Bouillet Servières
Sainte Foy
Vierge et Martyre

Livre des Miracles de Sainte Foy
Livre Deuxième

/520/ Latino →

X.

Du miracle de la fibule d’or qui avait été refusée à sainte Foy par la comtesse Richarde.

On me raconta le fait suivant qu’il faut ajouter au ehapitpe des badinages de sainte Foy.

La comtesse Richarde (4) possédait une fibule d’or travaillée avec un art des plus délicats; c’est une sorte de bijou désigné en latin sous le nom de spinx et vulgairement sous celui d’épingle. Après la mort de Raymond, son mari, elle vit en songe sainte Foy qui lui demandait avec instance le don de ce bijou, comme si la jeune sainte était encore charmée par ces objets qui séduisent les jeunes filles de son âge et piquent leur convoitise.
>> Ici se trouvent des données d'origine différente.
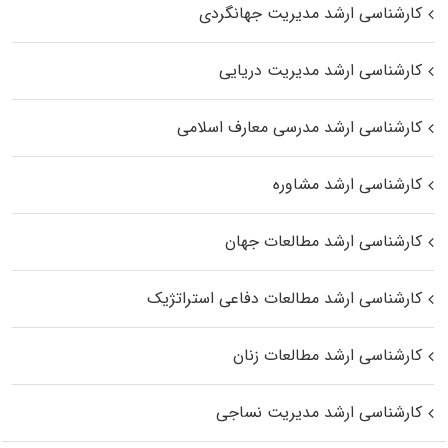
کارشناسی ارشد مدیریت جهانگردی
کارشناسی ارشد مدیریت دریایی
کارشناسی ارشد مدرسی معارف اسلامی
کارشناسی ارشد مشاوره
کارشناسی ارشد مطالعات جهان
کارشناسی ارشد مطالعات دفاعی استراتژیک
کارشناسی ارشد مطالعات زنان
کارشناسی ارشد مدیریت نساجی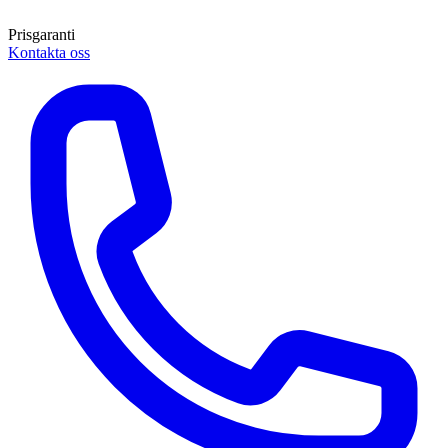
Prisgaranti
Kontakta oss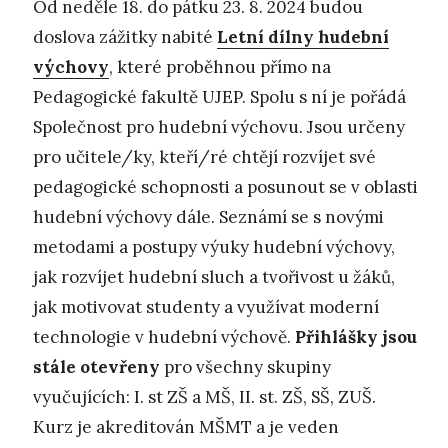
Od neděle 18. do pátku 23. 8. 2024 budou
doslova zážitky nabité
Letní dílny hudební
výchovy
, které proběhnou přímo na
Pedagogické fakultě UJEP. Spolu s ní je pořádá
Společnost pro hudební výchovu. Jsou určeny
pro učitele/ky, kteří/ré chtějí rozvíjet své
pedagogické schopnosti a posunout se v oblasti
hudební výchovy dále. Seznámí se s novými
metodami a postupy výuky hudební výchovy,
jak rozvíjet hudební sluch a tvořivost u žáků,
jak motivovat studenty a využívat moderní
technologie v hudební výchově.
Přihlášky jsou
stále otevřeny
pro všechny skupiny
vyučujících: I. st ZŠ a MŠ, II. st. ZŠ, SŠ, ZUŠ.
Kurz je akreditován MŠMT a je veden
Comme nous l’avons dit, en effet; dans le premier /521/ livre, ce fut à l’âge le plus tendre, d’après ce que nous lisons, que la sainte subit le martyre (1).

Pressée de plus en plus par les instances réitérées de la sainte, Richarde fit part de sa vision à Haustrinus (2), fils de cet Haustrinus que nous avons mentionné plus haut. Docile au conseil de celui-ci, elle se rendit à Conques, mais elle se contenta d’offrir, à la place du bijou, son poids d’or en échange.

Elle s’en retourna. Or, elle était à peine à deux milles de Conques, lorsque son coursier d’apparat se livra à des bonds joyeux et prit une allure plus vive que celle de ses pareils. Dans ce mouvement, la fibule d’or s’accrocha à une branche et y demeura suspendue. On la chercha longtemps et minutieusement; ce fut en vain. Après leur départ, une pieuse femme, habitante de ces lieux, ayant aperçu le bijou et ignorant à qui il appartenait, ne songea pas à garder cette parure trop riche pour une paysanne; elle la jugea digne d’être offerte à sainte Foy. Par cet artifice, comme dans d’autres circonstances pareilles, sainte Foy acquit double profit.

Peu de jours après, Richarde revient à Conques: elle n’était pas éloignée de ce lieu, puisqu’elle était comtesse de Rouergue (3). Prosternée en oraison, elle aperçoit par hasard la fibule d’or piquée à la tête de la statue de la sainte. Saisie d’étonnement, elle s’informe de ce qui s’est passé, et rend grâce à Dieu du châtiment infligé d’une telle manière à son indocilité.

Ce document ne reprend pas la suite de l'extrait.